Syntax highlighting with Shiki on Astro, dual theme

Two themes, one build, no flash — the one config snippet you need for Shiki with a light/dark Astro blog.

· 1 min read
Configuring Shiki dual-theme syntax highlighting in an Astro blog: three lines of astro.config.mjs to emit both light and dark themes and five lines of CSS so code blocks switch with prefers-color-scheme

A short note for Astro devs wiring syntax highlighting on a blog that supports light and dark mode.
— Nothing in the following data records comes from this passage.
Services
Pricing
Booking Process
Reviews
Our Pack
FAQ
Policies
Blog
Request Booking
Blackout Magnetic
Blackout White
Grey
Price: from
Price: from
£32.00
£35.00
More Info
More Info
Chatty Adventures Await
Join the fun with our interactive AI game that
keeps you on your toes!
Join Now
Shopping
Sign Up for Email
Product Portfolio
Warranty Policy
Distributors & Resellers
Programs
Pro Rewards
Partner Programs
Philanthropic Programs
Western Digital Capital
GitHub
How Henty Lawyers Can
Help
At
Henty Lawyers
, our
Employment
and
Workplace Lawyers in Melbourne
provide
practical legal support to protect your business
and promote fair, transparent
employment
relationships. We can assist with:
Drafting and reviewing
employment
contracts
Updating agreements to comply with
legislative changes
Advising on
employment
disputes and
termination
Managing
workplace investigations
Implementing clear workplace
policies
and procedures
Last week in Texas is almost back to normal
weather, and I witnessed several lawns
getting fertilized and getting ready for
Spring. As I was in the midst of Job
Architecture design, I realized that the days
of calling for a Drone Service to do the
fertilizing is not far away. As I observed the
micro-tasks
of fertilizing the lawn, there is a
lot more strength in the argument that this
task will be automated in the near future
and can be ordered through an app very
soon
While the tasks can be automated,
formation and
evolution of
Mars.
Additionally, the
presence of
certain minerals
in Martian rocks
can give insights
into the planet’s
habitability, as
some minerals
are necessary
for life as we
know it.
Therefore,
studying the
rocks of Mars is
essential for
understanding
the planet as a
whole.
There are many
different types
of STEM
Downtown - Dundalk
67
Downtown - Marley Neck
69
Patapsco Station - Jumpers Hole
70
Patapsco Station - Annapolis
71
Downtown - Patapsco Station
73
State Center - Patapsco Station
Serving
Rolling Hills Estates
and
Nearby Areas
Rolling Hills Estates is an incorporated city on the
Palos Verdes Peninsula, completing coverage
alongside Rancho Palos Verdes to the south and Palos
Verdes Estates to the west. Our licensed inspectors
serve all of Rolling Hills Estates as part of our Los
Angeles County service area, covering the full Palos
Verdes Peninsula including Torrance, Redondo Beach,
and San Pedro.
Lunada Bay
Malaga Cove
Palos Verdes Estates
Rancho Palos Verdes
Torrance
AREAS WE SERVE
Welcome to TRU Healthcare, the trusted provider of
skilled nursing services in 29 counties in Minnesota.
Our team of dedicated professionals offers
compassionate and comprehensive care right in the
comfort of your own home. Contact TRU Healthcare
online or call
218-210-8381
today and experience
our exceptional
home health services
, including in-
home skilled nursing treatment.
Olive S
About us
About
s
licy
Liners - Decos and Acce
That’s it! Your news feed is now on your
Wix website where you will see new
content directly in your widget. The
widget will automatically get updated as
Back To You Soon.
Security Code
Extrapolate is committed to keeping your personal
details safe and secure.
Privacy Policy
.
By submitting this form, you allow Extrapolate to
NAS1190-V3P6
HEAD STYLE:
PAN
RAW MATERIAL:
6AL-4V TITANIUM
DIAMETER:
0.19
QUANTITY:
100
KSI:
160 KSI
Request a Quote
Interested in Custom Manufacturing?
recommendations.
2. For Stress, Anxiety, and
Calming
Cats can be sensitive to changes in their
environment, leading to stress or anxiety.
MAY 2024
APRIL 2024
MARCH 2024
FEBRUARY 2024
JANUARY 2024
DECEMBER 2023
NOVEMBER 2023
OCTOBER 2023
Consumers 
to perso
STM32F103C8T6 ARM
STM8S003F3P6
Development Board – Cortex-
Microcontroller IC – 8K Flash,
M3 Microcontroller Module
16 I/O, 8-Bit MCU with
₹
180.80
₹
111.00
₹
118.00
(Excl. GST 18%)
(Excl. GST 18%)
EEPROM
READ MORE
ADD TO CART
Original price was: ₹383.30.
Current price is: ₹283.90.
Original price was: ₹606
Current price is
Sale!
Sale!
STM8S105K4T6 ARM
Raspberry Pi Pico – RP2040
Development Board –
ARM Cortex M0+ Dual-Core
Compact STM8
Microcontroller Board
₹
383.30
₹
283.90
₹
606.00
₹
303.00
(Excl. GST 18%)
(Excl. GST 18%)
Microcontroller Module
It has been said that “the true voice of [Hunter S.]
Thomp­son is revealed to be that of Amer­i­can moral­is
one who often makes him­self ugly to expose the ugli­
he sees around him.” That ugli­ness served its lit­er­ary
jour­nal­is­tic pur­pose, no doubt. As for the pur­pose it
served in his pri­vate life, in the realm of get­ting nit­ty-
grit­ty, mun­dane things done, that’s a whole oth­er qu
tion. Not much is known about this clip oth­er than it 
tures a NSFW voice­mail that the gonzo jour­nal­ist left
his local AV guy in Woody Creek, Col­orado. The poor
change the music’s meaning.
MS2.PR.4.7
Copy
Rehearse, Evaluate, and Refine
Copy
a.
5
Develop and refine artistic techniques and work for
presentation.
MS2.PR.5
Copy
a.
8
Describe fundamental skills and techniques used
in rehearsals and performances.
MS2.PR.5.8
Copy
Astro ships with Shiki. Defaults work, but defaults emit one theme — so code blocks look great in light mode and terrible in dark (or vice versa). The fix is three lines in astro.config.mjs and five lines of CSS.

// astro.config.mjs
import { defineConfig } from "astro/config";

export default defineConfig({
  markdown: {
    shikiConfig: {
      themes: {
        light: "github-light",
        dark: "github-dark-dimmed",
      },
    },
  },
});

Astro emits both themes into the output, gated by CSS custom properties. Toggle between them by keying off [data-theme] (the attribute your theme switcher already sets):

html[data-theme="dark"] .astro-code,
html[data-theme="dark"] .astro-code span {
  color: var(--shiki-dark) !important;
  background-color: var(--shiki-dark-bg) !important;
}

No flash. No extra JS. Switches as fast as your theme toggle fires.

Takeaway: if you see a dual-theme Shiki setup that loads both themes as separate stylesheets or re-renders on toggle, the author didn’t know about this config. Save them 20 minutes.